- What is the difference between Early English Books Online (EEBO) and EEBO-TCP?
- What is the difference between EEBO-TCP Phase I and Phase II?
- How much will it cost my library to join EEBO-TCP?
- How much does it cost to key and encode a single EEBO-TCP text?
- When will the texts be freely available?
- Why would I buy something that isn’t even finished yet?
- Why would I buy something that is going to become freely available?
- I’m not affiliated with an institution (or my institution doesn’t have EEBO or TCP), but I would be willing to pay for access to these texts. Do you have individual partnerships?
- Why don’t you use OCR?
- A work that I am interested in hasn’t been converted yet. When will you do it?
- Why does TCP only include one edition of a work?
- I found an error in a transcription.
What is the difference between Early English Books Online (EEBO) and EEBO-TCP?
Simply put, EEBO is a commercial product published by ProQuest LLC, and available to libraries for purchase or license. EEBO-TCP is a project based at the University of Michigan and Oxford, and supported by more than 150 libraries around the world.
EEBO consists of the complete digitized page images and bibliographic metadata (catalog records) for more than 125,000 early English books listed in Pollard & Redgrave’s Short-Title Catalogue (1475-1640) and Wing’s Short-Title Catalogue (1641-1700) and their revised editions, as well as the Thomason Tracts (1640-1661) collection and the Early English Books Tract Supplement.
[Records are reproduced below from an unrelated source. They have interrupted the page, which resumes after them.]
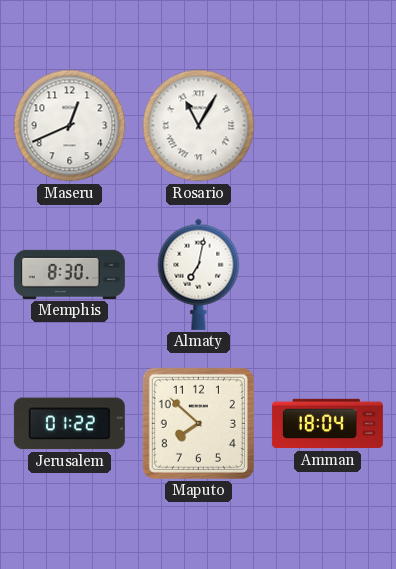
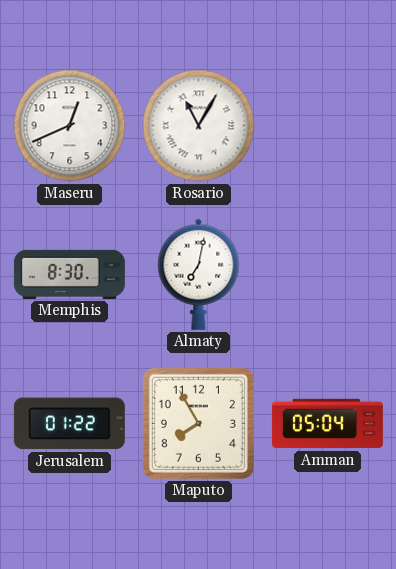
Maputo: 7:52 -> 7:55
Amman: 18:04 -> 05:04
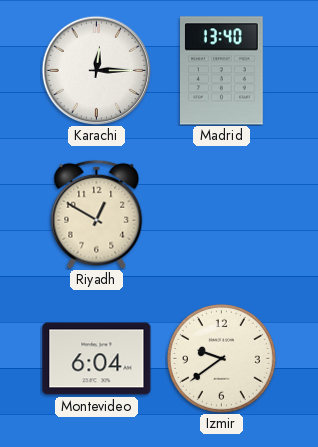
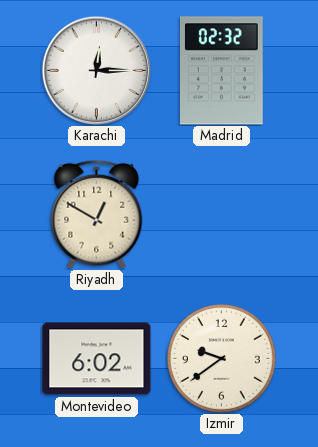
Madrid: 13:40 -> 02:32
Montevideo: 6:04 -> 6:02
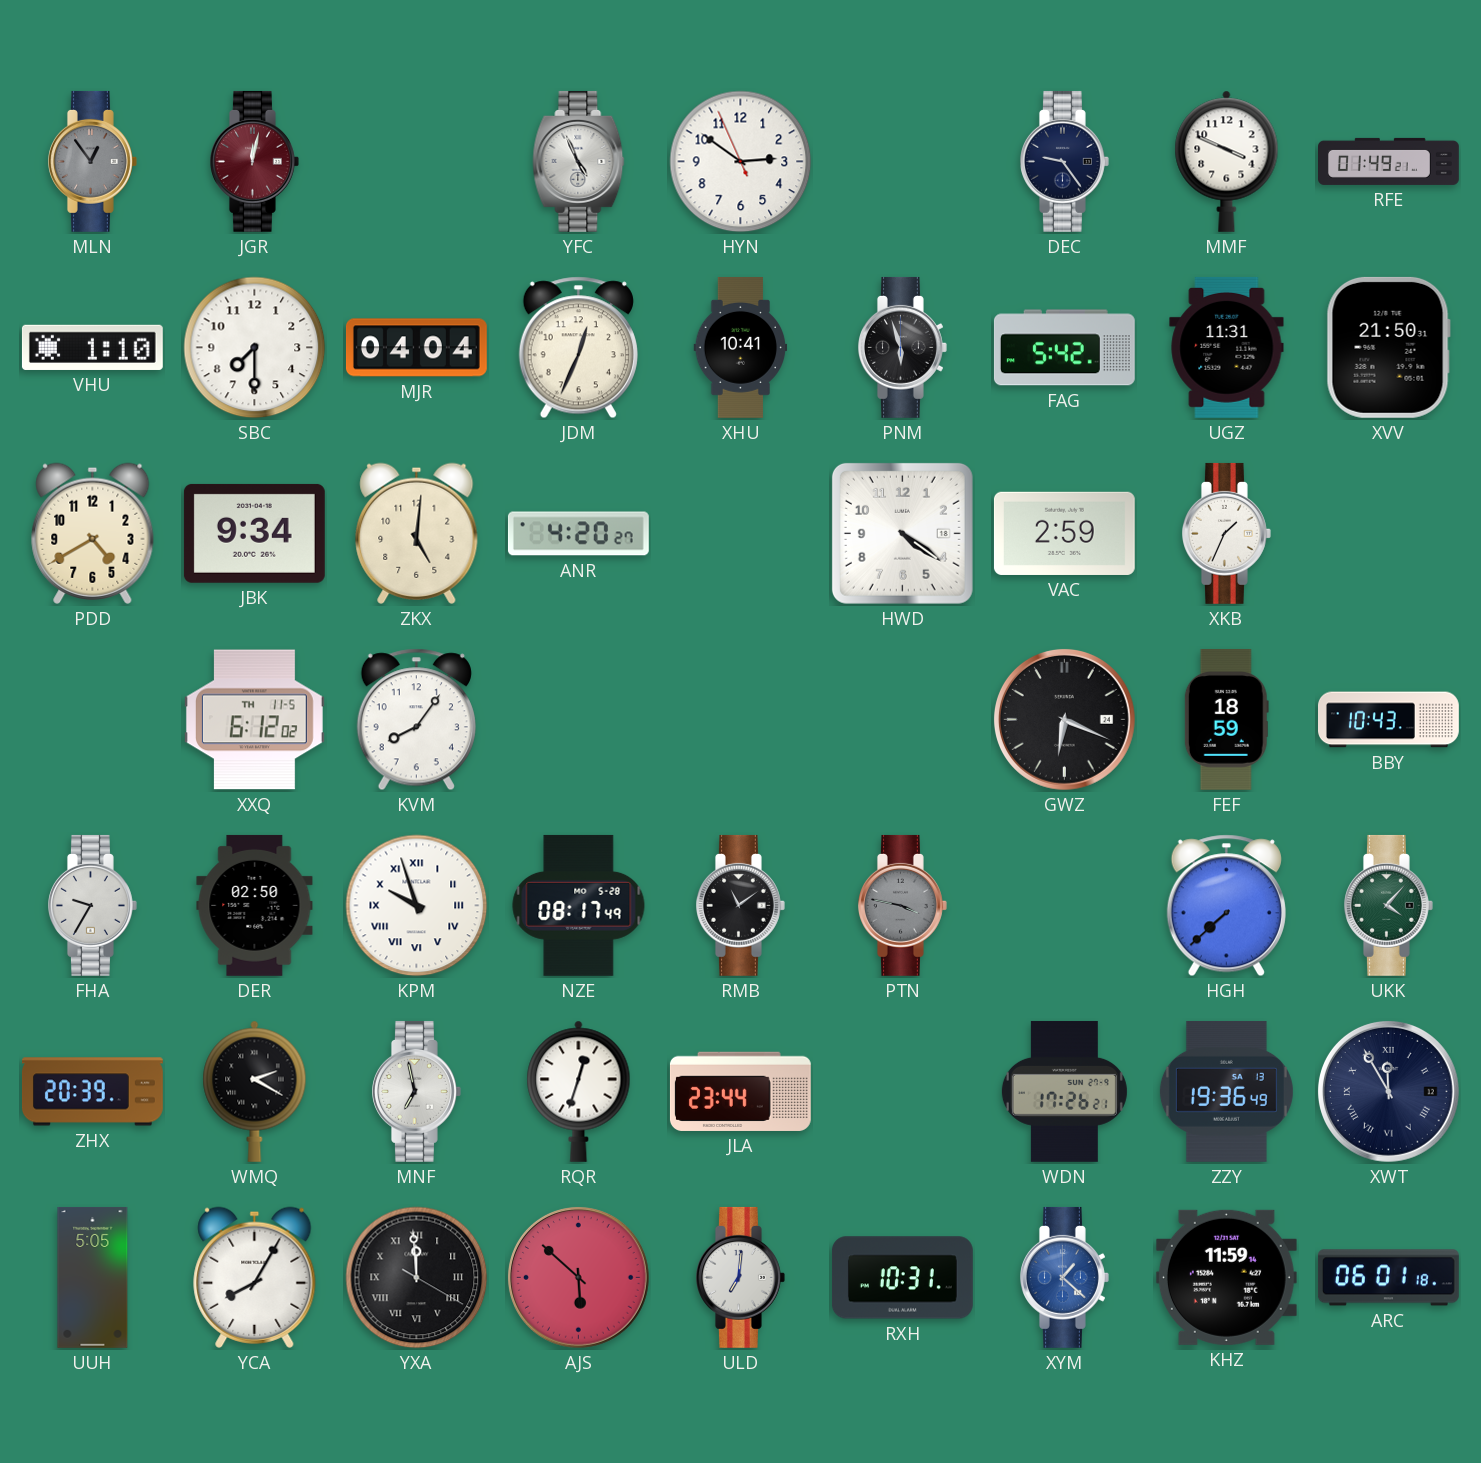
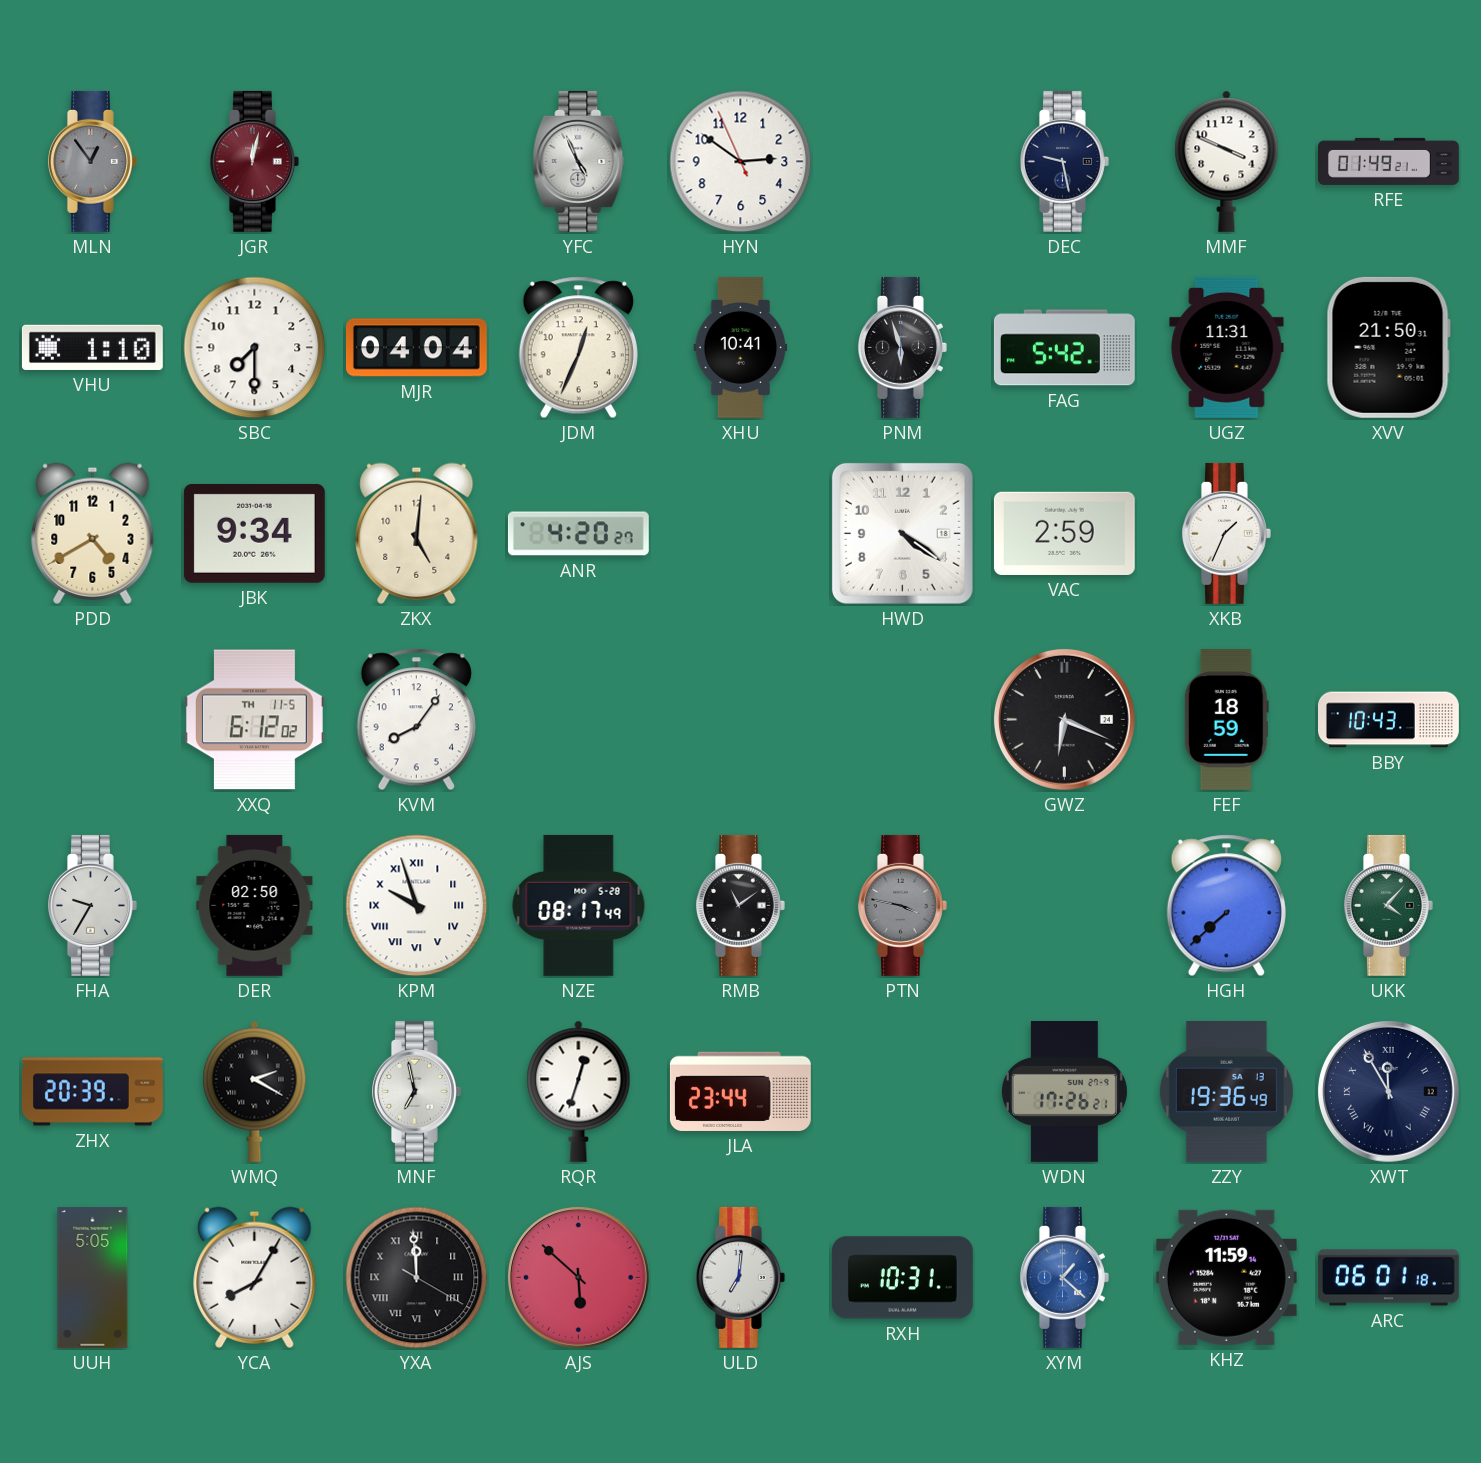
DEC: 9:24 -> 9:28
With EEBO alone, you can search for a book based on the information in the catalog record and you can flip through or download page images in TIFF or PDF format. With EEBO alone, it is not possible to search the full text of a book or to read a modern-type transcription of the text.
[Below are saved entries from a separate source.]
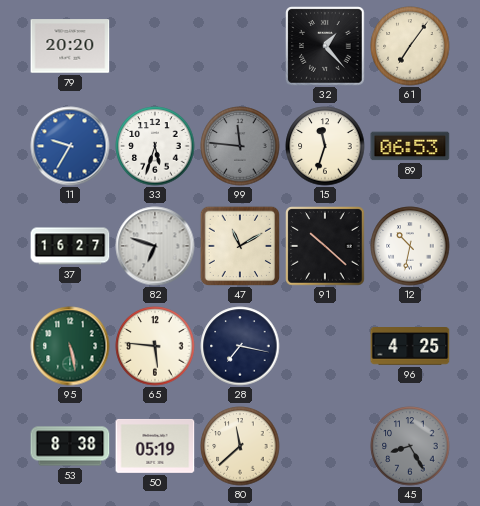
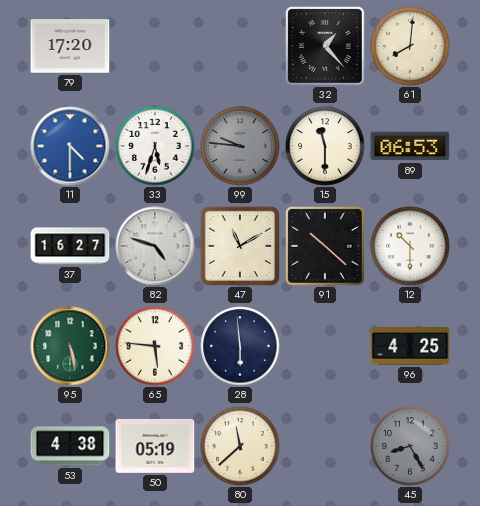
79: 20:20 -> 17:20
61: 7:06 -> 8:01
11: 9:35 -> 4:30
99: 11:46 -> 9:46
15: 11:33 -> 11:30
82: 6:48 -> 4:48
12: 10:32 -> 10:30
28: 7:17 -> 5:59
53: 8:38 -> 4:38
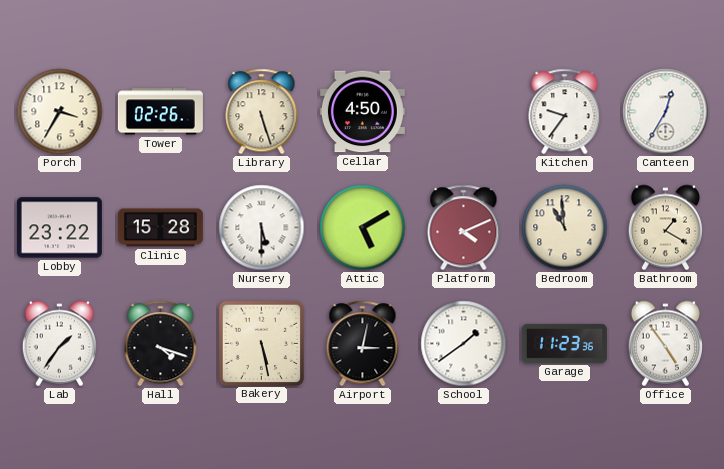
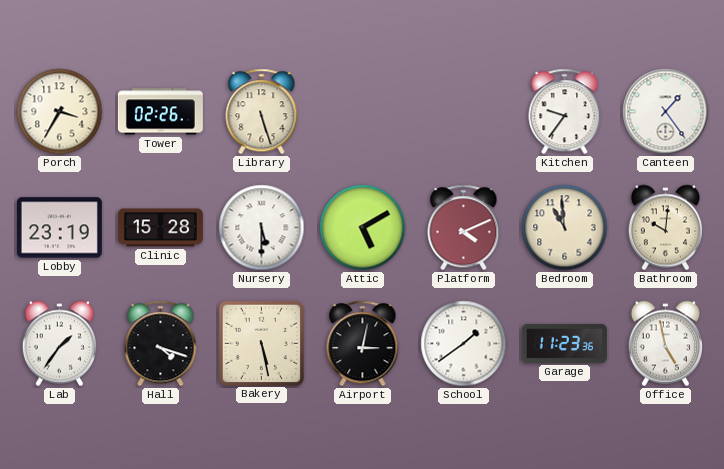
Cellar: 4:50 -> none
Canteen: 12:35 -> 1:24
Lobby: 23:22 -> 23:19
Bathroom: 1:20 -> 10:01
Office: 4:54 -> 4:58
EEBO-TCP captures the full text of each unique work in EEBO. This is done by manually keying the full text of each work and adding markup to indicate the structure of the text (chapter divisions, tables, lists, etc.). The result is an accurate transcription of each work, which can be fully searched, or used as the basis of a new project. To date, EEBO-TCP has produced more than 40,000 texts. The EEBO-TCP text files are delivered back to ProQuest and indexed in EEBO, so users at partner libraries can seamlessly perform full text searches and view transcriptions right within the EEBO platform, although the texts can also be accessed in other ways. EEBO-TCP is administered by the University of Michigan Library, with teams of editors at Michigan and Oxford.
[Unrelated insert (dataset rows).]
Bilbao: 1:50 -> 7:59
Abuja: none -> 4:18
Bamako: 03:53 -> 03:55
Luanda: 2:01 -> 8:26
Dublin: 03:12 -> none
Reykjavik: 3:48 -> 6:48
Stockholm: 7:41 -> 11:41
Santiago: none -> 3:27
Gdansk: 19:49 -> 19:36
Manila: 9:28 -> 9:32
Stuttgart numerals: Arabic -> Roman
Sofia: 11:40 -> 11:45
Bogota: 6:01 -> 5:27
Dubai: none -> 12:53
What is the difference between EEBO-TCP Phase I and Phase II?
The initial EEBO-TCP project began in 1999. Its goal was to key and encode 25,000 selected works from the EEBO corpus. This effort was completed in 2009, with the support of nearly 150 library partners. The 25,000 texts produced by this effort are called “Phase I.” This set of texts is currently available exclusively from ProQuest. On January 1, 2015, this “exclusivity period” will end, and the texts will be made freely available to the public.
Under the encouragement of the project advisory board, and with the promise of another round of support from many libraries, in 2008 the TCP decided to continue the work of EEBO-TCP in a second phase. The goal now is to key and encode one edition of each unique work represented in EEBO. When complete, Phase II will consist of around 44,000 texts. EEBO-TCP Phase II is currently supported by about 100 libraries and we are still actively seeking new library partners. Each library’s partnership fee goes directly to covering the cost of keying new books that we otherwise would not be able to do. When this work is complete, for five years the Phase II texts will be available exclusively from ProQuest. At the end of that period, the texts will be made freely available to the public.
Ultimately, the entire EEBO-TCP corpus (Phase I and Phase II together) will consist of about 70,000 works.
How much will it cost my library to join EEBO-TCP?
The partnership fee depends on the size of your institution. Please see our fees.
How much does it cost to key and encode a single EEBO-TCP text?
The cost of keying and encoding a book depends on how long the book is and how difficult it is to capture and edit the text. A book might be particularly challenging due to the difficulty of the font, the quality of the microfilm, or simply the presence of unusual and complex textual features, such as large tables or genealogical charts. A work might consist of a single broadsheet, or thousands of pages. Our vendors charge a flat fee by the character or by the kilobyte of data captured. The costs of review and editing, which is done in-house at Michigan and Oxford, are measured in time, typically by counting how many books can be reviewed in a month. On average, we estimate that it costs $200-$250 to key, encode, and review a “typical” work.
A research library pays $60,000 to become a partner, so each library that joins supports the conversion of 250-300 new books.
When will the texts be freely available?
Part of the mission of the TCP is that the text files we produce will ultimately be freely available to the public. The date that restrictions on sharing and distributing the texts depends on when the project was completed.
- ECCO-TCP is already available to the public
- Evans-TCP will become available to the public June 30, 2014
- EEBO-TCP Phase I will become available to the public January 1, 2015
- EEBO-TCP Phase II will become available to the public five years from the completion of our work on the project.
Why would I buy something that isn’t even finished yet?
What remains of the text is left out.